Wine making is so simple, it was discovered by accident. Fresh grape juice, unattended, will become wine sooner or later. But here’s the hard part: will the wine be any good? Science helps us bottle wine that is much more predictably sound than it was 100 years ago, but we can’t make memorable wine in a lab.
The real fun and art of winemaking lies in the endless variables that come up along the way. Where and how to plant? When to harvest? How to handle the grapes at the winery? What kind of yeast to add? What kind of fermentation vessel should we use? Which barrels to buy? It goes on and on.
We’re going to focus on the choices that Geoff Gorsuch, our Winemaker, makes along the way to produce Goosecross Chardonnay every year.
Planting A Vineyard
Geoff will tell you that the wine can only be as good as the grapes that make it. There is no way to make a wonderful wine out of mediocre grapes, no matter how skilled the producer.
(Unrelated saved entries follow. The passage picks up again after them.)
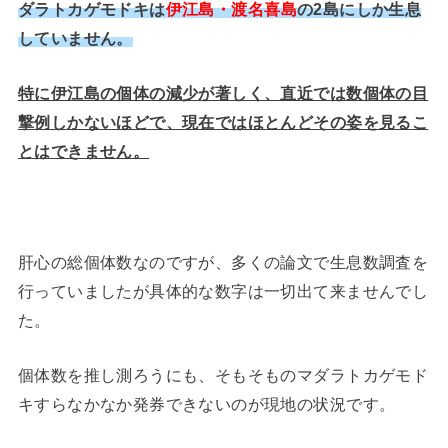
ダラトカゲモドキは
伊江島・渡名喜島
の2島にしか生息
していません。
特に伊江島の個体の減少が著しく、直近では数個体の目
撃例しかないほどで、現在ではほとんどその姿を見るこ
とはできません。
肝心の総個体数なのですが、多くの論文で生息数調査を
行っていましたが具体的な数字は一切出て来ませんでし
た。
個体数を推し測ろうにも、そもそものマダラトカゲモド
キすらなかなか発券できないのが現地の状況です。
Geoff’s goal is to get his hands on the best possible fruit and then to conserve the beauty of the fruit through attentive, but not intrusive, winemaking.
In our case, as a small, family winery, the winemaker is also the vineyard manager. Geoff is hands-on from the planting of the vines, every step of the way, until the wine is bottled.
You’ve heard the old real estate saw: “location, location, location.” Well, it truly applies in growing grapes for wine. Getting the right variety in the right location is 90% of the battle. We grow our Estate Chardonnay in the coolest region of Napa Valley, known as the Carneros Region. This is an ideal location for Chardonnay, where the grapes ripen slowly in the persistent morning fog, and cool evening breezes. The resulting prolonged “hangtime,” literally means that the Chardonnay has enough time on the vine to develop completely mature flavors and to delight us with a little tropical character. The soil is typical of Carneros, in that there is clay, but it is interspersed with some gravel and sand, improving drainage.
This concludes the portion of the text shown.